So, you hear this term ‘thicc woman’ getting tossed around, yeah? Sounds pretty straightforward, just another way to describe a body type. But let me tell you, from my little corner of trying to actually make things, it ain’t always that simple. I had this one experience, a real hands-on deal, that showed me just how complicated folks can make things.

We were working on this project, a pretty small-time thing actually. Just needed to design a character for some local awareness campaign. Simple, friendly, approachable – that was the brief. Someone in a planning meeting pipes up, “Hey, why don’t we make her a bit thicc? You know, make her relatable, more modern.” And everyone kinda nodded along. Seemed like a fine idea at the time. I figured, okay, I can do that. Adjust some proportions, make sure she looks grounded and solid. Easy peasy, or so I thought.
Wrong. Dead wrong.
My first step, as always, was to sketch out some basic concepts. I drew a few variations, keeping the ‘friendly and approachable’ vibe in mind, just with a fuller figure. I sent them over for the initial look-see. And that’s when the floodgates opened. Not with a ‘yes, this is great!’ but with a whole bunch of questions and ‘concerns’.
“Is this the right kind of thicc?” one email asked. Another one worried if it was “empowering thicc or objectifying thicc.” Seriously. My job was to draw, and suddenly I felt like I was in a sociology seminar. The word itself became this massive roadblock. My usual creative process, the one I’ve honed over years, just got completely bogged down.
Normally, I’d sketch, get feedback on the art, refine, ink, color. Pretty standard stuff. But this time? It was sketch, then a meeting to discuss the definition of ‘thicc’. Then another meeting to debate the implications of ‘thicc’. I’d revise based on what I thought they meant, send it back, and then get a fresh wave of conflicting opinions. “Her waist needs to be smaller for that kind of thicc.” “No, a smaller waist defeats the purpose of this thicc!” It was nuts.

I remember spending an entire afternoon just adjusting the curve of a hip by tiny increments because three different people had three different ideas of what ‘thicc’ looked like in that specific spot. Talk about frustrating. I had printouts with so many red-pen circles and comments on them, my desk looked like a strategy map for a war I didn’t even want to fight.
We even had one manager pull up a slideshow of different images, trying to get everyone to agree on a ‘thiccness level.’ It was surreal. All this energy, all these hours, sunk into debating a single adjective someone thought would be trendy for a simple campaign character. My actual drawing time got squeezed into little frantic bursts between all the back-and-forth.
In the end, after weeks of this nonsense, you know what we got? A character design that was so watered down by committee, so afraid of offending any possible interpretation of ‘thicc’, that she barely had any distinct shape at all. Just sort of… vaguely rounded. All that effort, all that “practice” in trying to nail this supposedly simple concept, and we ended up with something totally bland. The relatability we were aiming for? Gone. Poof.

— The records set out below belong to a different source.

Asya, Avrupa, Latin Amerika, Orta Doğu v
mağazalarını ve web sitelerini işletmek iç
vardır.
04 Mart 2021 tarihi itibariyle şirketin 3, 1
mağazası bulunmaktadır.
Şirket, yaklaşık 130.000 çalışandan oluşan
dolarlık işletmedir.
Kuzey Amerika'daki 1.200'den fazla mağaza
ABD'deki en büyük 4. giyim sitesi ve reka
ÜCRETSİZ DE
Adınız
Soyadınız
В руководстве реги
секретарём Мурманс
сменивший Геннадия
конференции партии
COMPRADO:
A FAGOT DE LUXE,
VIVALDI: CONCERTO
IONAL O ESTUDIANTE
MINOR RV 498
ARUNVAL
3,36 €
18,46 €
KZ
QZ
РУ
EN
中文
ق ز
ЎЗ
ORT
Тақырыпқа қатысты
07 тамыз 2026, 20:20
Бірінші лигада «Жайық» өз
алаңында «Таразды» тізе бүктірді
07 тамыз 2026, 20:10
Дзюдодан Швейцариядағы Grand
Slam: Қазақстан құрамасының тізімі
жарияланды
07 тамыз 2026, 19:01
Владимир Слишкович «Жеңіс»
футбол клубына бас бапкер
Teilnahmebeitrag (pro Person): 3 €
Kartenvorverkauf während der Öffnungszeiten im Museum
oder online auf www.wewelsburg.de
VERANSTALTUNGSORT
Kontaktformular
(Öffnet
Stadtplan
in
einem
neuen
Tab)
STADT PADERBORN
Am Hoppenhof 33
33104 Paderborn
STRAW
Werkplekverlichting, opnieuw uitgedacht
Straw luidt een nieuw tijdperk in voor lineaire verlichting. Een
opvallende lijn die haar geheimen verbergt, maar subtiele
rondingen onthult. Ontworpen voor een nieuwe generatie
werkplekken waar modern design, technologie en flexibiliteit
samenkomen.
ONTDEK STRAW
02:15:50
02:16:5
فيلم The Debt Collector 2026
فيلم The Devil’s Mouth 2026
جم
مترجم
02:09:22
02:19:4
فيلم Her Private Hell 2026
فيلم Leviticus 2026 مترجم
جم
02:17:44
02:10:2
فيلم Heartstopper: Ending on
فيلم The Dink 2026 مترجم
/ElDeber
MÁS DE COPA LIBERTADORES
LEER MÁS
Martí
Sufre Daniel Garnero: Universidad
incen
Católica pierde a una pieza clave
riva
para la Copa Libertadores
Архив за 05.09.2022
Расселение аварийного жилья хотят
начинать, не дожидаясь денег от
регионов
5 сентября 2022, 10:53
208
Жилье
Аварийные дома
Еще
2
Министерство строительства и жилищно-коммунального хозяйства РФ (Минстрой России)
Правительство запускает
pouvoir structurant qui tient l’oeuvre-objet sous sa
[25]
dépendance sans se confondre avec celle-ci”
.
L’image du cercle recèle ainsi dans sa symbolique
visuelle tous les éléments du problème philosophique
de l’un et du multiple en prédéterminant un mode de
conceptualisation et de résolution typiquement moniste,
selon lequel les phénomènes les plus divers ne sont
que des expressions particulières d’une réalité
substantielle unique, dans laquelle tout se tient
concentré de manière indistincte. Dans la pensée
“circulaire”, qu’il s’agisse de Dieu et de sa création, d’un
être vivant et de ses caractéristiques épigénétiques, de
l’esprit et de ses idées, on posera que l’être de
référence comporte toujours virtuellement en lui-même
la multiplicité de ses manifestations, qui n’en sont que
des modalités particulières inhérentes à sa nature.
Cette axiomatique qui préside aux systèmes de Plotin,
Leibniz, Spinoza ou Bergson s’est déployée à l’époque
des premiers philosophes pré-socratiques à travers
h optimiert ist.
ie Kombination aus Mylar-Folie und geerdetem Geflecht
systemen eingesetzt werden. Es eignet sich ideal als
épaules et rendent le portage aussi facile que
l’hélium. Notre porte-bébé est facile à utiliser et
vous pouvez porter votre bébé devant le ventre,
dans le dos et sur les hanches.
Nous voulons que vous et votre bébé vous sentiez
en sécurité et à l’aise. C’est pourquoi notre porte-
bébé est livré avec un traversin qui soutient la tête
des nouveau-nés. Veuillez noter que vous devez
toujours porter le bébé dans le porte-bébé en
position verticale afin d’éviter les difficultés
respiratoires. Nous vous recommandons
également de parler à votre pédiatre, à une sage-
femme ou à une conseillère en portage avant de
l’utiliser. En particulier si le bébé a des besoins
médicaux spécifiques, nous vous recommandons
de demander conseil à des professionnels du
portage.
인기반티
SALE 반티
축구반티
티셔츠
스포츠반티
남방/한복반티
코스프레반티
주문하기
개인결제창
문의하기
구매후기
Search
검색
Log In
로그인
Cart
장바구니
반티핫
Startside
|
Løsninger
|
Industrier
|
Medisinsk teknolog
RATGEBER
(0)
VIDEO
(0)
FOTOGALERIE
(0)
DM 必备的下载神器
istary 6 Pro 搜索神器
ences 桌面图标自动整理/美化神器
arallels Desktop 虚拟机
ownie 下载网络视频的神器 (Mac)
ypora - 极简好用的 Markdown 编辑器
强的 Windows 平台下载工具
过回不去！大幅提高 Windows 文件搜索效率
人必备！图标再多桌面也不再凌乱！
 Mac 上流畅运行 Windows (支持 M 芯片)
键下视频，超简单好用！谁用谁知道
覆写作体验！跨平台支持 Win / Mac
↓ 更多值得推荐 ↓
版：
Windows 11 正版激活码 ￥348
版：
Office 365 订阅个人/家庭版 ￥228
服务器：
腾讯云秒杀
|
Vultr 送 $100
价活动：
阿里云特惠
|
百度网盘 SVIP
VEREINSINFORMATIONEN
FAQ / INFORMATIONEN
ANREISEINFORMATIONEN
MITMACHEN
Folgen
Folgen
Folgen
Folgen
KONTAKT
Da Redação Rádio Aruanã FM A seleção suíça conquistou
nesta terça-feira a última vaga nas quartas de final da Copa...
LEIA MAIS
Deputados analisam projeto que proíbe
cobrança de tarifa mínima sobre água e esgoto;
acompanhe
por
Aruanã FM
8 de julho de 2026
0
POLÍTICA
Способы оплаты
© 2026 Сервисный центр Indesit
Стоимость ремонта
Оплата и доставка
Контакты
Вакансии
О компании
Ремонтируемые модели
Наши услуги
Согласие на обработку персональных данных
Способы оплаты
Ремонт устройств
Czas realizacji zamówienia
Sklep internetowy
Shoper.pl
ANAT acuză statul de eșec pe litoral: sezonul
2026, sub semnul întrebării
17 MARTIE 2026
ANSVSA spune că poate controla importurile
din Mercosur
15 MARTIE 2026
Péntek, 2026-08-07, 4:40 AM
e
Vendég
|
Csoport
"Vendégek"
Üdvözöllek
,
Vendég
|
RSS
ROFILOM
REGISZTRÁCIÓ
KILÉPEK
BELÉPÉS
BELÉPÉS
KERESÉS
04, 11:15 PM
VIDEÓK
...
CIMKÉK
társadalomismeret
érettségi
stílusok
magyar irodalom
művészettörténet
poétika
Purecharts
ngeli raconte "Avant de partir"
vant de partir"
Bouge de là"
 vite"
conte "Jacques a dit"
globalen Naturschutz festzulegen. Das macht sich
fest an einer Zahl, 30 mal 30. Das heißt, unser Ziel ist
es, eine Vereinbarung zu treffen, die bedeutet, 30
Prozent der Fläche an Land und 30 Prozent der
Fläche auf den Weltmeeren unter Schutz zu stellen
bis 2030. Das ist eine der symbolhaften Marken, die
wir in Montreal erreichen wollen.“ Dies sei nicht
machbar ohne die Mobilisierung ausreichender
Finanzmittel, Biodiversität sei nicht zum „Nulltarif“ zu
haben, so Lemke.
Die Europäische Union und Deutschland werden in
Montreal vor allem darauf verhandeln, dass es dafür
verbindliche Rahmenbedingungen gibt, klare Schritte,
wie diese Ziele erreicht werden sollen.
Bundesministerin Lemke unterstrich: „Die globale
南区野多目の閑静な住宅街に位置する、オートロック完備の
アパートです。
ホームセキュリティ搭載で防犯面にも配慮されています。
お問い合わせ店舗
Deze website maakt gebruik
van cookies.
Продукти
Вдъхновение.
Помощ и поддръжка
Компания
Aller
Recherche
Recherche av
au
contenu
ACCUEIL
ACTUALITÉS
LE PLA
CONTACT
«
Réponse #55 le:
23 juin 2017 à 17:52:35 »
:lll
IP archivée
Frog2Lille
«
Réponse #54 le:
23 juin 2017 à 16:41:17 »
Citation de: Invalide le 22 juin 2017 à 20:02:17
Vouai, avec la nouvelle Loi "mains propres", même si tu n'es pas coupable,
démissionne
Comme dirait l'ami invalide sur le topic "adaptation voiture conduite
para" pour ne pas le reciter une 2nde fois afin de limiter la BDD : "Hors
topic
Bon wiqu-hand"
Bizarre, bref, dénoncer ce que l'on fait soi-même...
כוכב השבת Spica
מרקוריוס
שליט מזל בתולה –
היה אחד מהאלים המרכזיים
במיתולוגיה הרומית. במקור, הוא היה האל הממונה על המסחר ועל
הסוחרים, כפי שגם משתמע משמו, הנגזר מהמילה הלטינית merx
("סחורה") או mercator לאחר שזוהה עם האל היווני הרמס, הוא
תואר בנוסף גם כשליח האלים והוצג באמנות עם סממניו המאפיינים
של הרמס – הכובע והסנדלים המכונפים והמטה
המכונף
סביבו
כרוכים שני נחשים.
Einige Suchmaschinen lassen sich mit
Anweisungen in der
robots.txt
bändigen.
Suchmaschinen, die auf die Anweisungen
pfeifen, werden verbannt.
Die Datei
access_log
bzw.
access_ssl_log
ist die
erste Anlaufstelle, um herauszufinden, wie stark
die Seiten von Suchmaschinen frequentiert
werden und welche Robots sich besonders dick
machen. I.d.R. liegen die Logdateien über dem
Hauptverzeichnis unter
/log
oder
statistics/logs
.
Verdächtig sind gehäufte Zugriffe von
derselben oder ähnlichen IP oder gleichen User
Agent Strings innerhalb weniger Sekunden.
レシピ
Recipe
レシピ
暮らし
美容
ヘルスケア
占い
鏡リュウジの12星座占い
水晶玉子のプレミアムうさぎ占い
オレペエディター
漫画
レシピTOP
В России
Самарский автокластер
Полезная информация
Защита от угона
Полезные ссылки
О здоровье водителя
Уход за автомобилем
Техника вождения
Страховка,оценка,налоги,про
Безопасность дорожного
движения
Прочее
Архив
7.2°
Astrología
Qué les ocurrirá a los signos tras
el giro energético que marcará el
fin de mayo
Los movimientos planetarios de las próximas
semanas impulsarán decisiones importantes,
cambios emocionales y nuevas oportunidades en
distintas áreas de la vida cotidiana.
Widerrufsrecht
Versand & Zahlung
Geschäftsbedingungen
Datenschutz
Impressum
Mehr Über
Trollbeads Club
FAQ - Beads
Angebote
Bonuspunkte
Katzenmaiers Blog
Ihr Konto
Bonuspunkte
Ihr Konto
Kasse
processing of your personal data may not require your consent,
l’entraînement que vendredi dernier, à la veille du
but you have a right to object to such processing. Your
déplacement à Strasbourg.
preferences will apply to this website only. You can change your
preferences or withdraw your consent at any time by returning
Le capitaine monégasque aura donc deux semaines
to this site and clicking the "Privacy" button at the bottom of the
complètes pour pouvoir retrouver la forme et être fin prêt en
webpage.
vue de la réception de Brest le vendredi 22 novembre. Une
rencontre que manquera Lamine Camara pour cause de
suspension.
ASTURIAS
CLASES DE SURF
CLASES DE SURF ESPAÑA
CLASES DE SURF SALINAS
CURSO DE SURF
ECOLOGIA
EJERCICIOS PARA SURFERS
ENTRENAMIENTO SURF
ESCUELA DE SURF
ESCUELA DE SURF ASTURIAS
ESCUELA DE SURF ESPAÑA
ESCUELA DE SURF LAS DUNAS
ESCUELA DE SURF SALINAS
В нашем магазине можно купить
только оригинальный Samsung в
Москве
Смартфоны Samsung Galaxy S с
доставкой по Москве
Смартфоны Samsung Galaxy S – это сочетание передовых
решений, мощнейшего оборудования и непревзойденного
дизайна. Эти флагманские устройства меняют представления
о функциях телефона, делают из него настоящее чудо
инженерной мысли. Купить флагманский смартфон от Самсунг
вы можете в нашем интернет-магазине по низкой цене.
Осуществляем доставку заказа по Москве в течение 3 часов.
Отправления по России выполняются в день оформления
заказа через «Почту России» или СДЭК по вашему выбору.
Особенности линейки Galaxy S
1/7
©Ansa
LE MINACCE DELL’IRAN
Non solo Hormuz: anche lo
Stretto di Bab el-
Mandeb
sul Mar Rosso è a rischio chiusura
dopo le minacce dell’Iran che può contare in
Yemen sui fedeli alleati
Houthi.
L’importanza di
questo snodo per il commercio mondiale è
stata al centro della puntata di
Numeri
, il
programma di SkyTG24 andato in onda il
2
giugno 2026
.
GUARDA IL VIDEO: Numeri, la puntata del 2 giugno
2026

So yeah, when I hear ‘thicc woman’ now, my mind doesn’t jump to fashion or internet trends. It jumps straight back to those endless meetings, the confusing feedback, and the feeling of my creative gears grinding to a halt. That was my practical experience, my record of trying to work with that term in a real-world scenario. It taught me to be super careful with buzzwords. Sometimes, just focusing on making something good, clear, and well-executed is a whole lot better than chasing a label everyone has a different idea about. That’s my two cents, from someone who’s been in the trenches trying to get stuff done.